[YOUR GOAL] The reply should reproduce every line of the data below word for word, minus any images.

───── DATASET RECORDS ─────

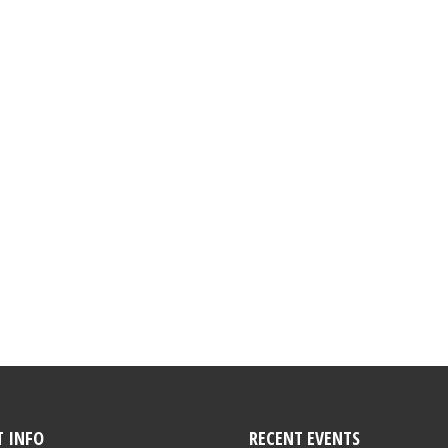
 INFO
RECENT EVENTS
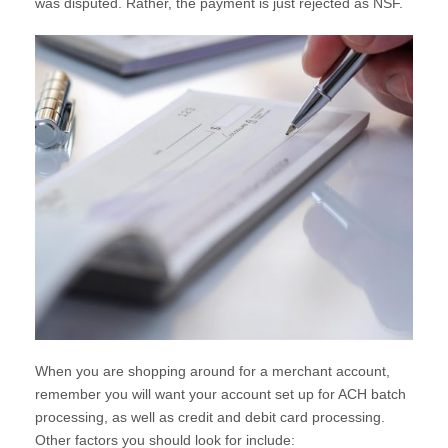
was disputed. Rather, the payment is just rejected as NSF.
When you are shopping around for a merchant account,
remember you will want your account set up for ACH batch
processing, as well as credit and debit card processing.
Other factors you should look for include:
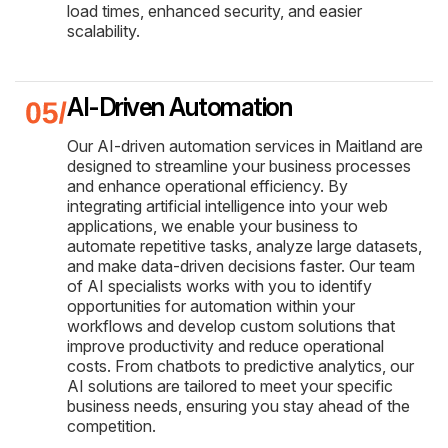
load times, enhanced security, and easier
scalability.
AI-Driven Automation
Our AI-driven automation services in Maitland are
designed to streamline your business processes
and enhance operational efficiency. By
integrating artificial intelligence into your web
applications, we enable your business to
automate repetitive tasks, analyze large datasets,
and make data-driven decisions faster. Our team
of AI specialists works with you to identify
opportunities for automation within your
workflows and develop custom solutions that
improve productivity and reduce operational
costs. From chatbots to predictive analytics, our
AI solutions are tailored to meet your specific
business needs, ensuring you stay ahead of the
competition.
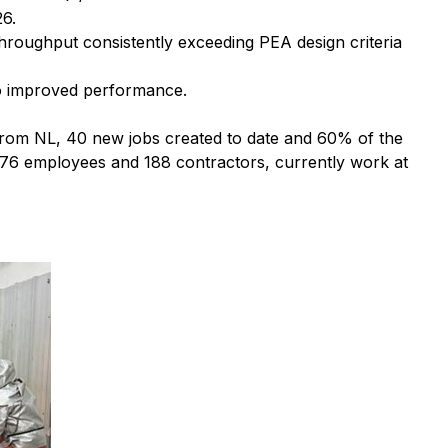
26.
hroughput consistently exceeding PEA design criteria
 to improved performance.
 from NL, 40 new jobs created to date and 60% of the
of 76 employees and 188 contractors, currently work at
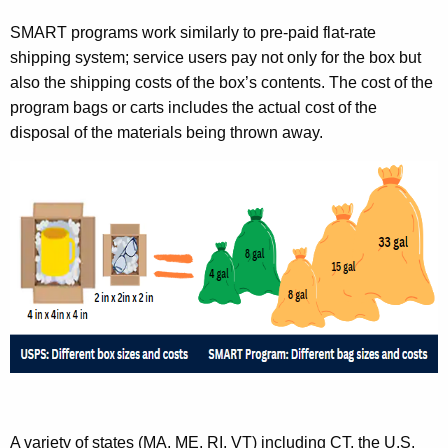
SMART programs work similarly to pre-paid flat-rate
shipping system; service users pay not only for the box but
also the shipping costs of the box’s contents. The cost of the
program bags or carts includes the actual cost of the
disposal of the materials being thrown away.
A variety of states (MA, ME, RI, VT) including CT, the U.S.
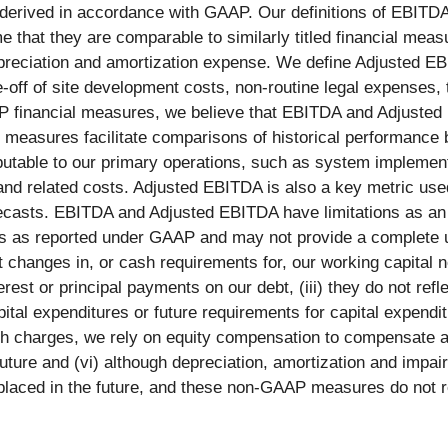
 derived in accordance with GAAP. Our definitions of EBIT
e that they are comparable to similarly titled financial me
depreciation and amortization expense. We define Adjusted E
off of site development costs, non-routine legal expenses, 
AP financial measures, we believe that EBITDA and Adjuste
e measures facilitate comparisons of historical performance
butable to our primary operations, such as system implementa
 and related costs. Adjusted EBITDA is also a key metric us
casts. EBITDA and Adjusted EBITDA have limitations as an a
ults as reported under GAAP and may not provide a complete 
ct changes in, or cash requirements for, our working capital n
rest or principal payments on our debt, (iii) they do not ref
capital expenditures or future requirements for capital expen
 charges, we rely on equity compensation to compensate an
future and (vi) although depreciation, amortization and impa
eplaced in the future, and these non-GAAP measures do not r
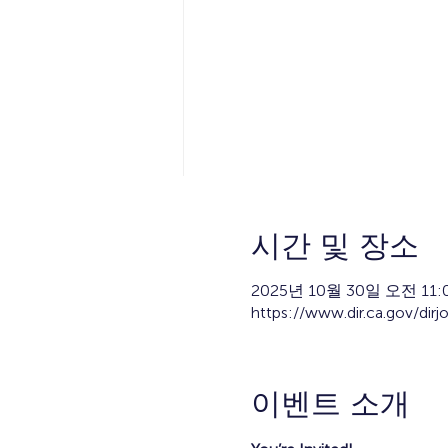
시간 및 장소
2025년 10월 30일 오전 11:0
https://www.dir.ca.gov/dirj
이벤트 소개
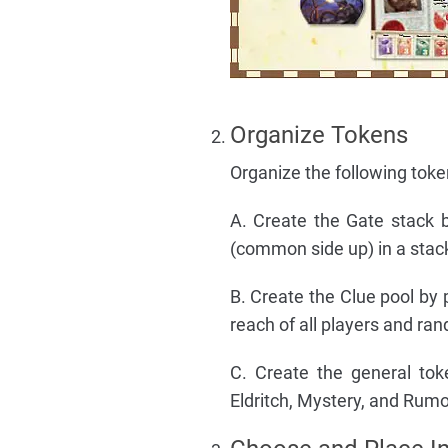
Organize Tokens
Organize the following toke
A. Create the Gate stack 
(common side up) in a stack 
B. Create the Clue pool by 
reach of all players and ra
C. Create the general toke
Eldritch, Mystery, and Rumor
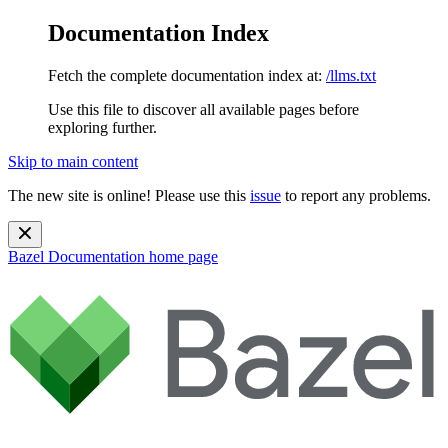
Documentation Index
Fetch the complete documentation index at:
/llms.txt
Use this file to discover all available pages before
exploring further.
Skip to main content
The new site is online! Please use this
issue
to report any problems.
Bazel Documentation
home page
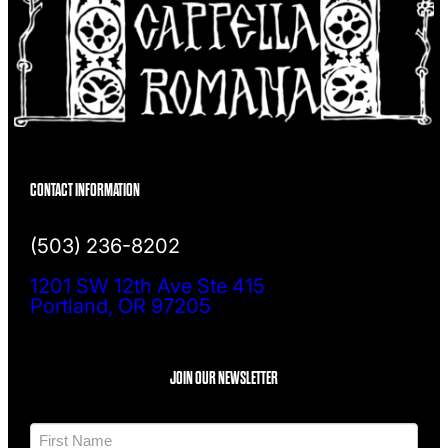
CONTACT INFORMATION
(503) 236-8202
1201 SW 12th Ave Ste 415
Portland, OR 97205
JOIN OUR NEWSLETTER
N
a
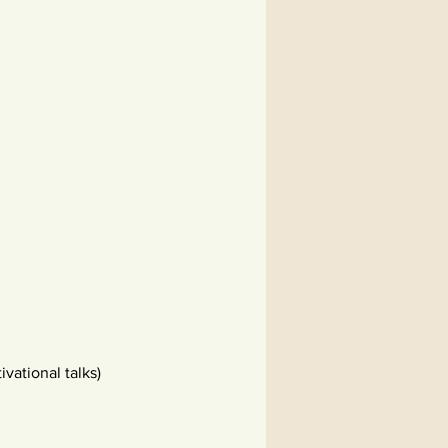
vational talks)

─────

[EXERCISE OUTPUT]
 INFO
RECENT EVENTS
was disputed. Rather, the payment is just rejected as NSF.
When you are shopping around for a merchant account,
remember you will want your account set up for ACH batch
processing, as well as credit and debit card processing.
Other factors you should look for include:
load times, enhanced security, and easier
scalability.
AI-Driven Automation
Our AI-driven automation services in Maitland are
designed to streamline your business processes
and enhance operational efficiency. By
integrating artificial intelligence into your web
applications, we enable your business to
automate repetitive tasks, analyze large datasets,
and make data-driven decisions faster. Our team
of AI specialists works with you to identify
opportunities for automation within your
workflows and develop custom solutions that
improve productivity and reduce operational
costs. From chatbots to predictive analytics, our
AI solutions are tailored to meet your specific
business needs, ensuring you stay ahead of the
competition.
26.
hroughput consistently exceeding PEA design criteria
 to improved performance.
 from NL, 40 new jobs created to date and 60% of the
of 76 employees and 188 contractors, currently work at
SMART programs work similarly to pre-paid flat-rate
shipping system; service users pay not only for the box but
also the shipping costs of the box’s contents. The cost of the
program bags or carts includes the actual cost of the
disposal of the materials being thrown away.
A variety of states (MA, ME, RI, VT) including CT, the U.S.
 derived in accordance with GAAP. Our definitions of EBIT
e that they are comparable to similarly titled financial me
depreciation and amortization expense. We define Adjusted E
off of site development costs, non-routine legal expenses, 
AP financial measures, we believe that EBITDA and Adjuste
e measures facilitate comparisons of historical performance
butable to our primary operations, such as system implementa
 and related costs. Adjusted EBITDA is also a key metric us
casts. EBITDA and Adjusted EBITDA have limitations as an a
ults as reported under GAAP and may not provide a complete 
ct changes in, or cash requirements for, our working capital n
rest or principal payments on our debt, (iii) they do not ref
capital expenditures or future requirements for capital expen
 charges, we rely on equity compensation to compensate an
future and (vi) although depreciation, amortization and impa
eplaced in the future, and these non-GAAP measures do not r
시간 및 장소
2025년 10월 30일 오전 11:0
https://www.dir.ca.gov/dirj
이벤트 소개
Organize Tokens
Organize the following toke
A. Create the Gate stack 
(common side up) in a stack 
B. Create the Clue pool by 
reach of all players and ra
C. Create the general toke
Eldritch, Mystery, and Rumor
Documentation Index
Fetch the complete documentation index at:
/llms.txt
Use this file to discover all available pages before
exploring further.
Skip to main content
The new site is online! Please use this
issue
to report any problems.
Bazel Documentation
home page
CONTACT INFORMATION
(503) 236-8202
1201 SW 12th Ave Ste 415
Portland, OR 97205
JOIN OUR NEWSLETTER
N
a
vational talks)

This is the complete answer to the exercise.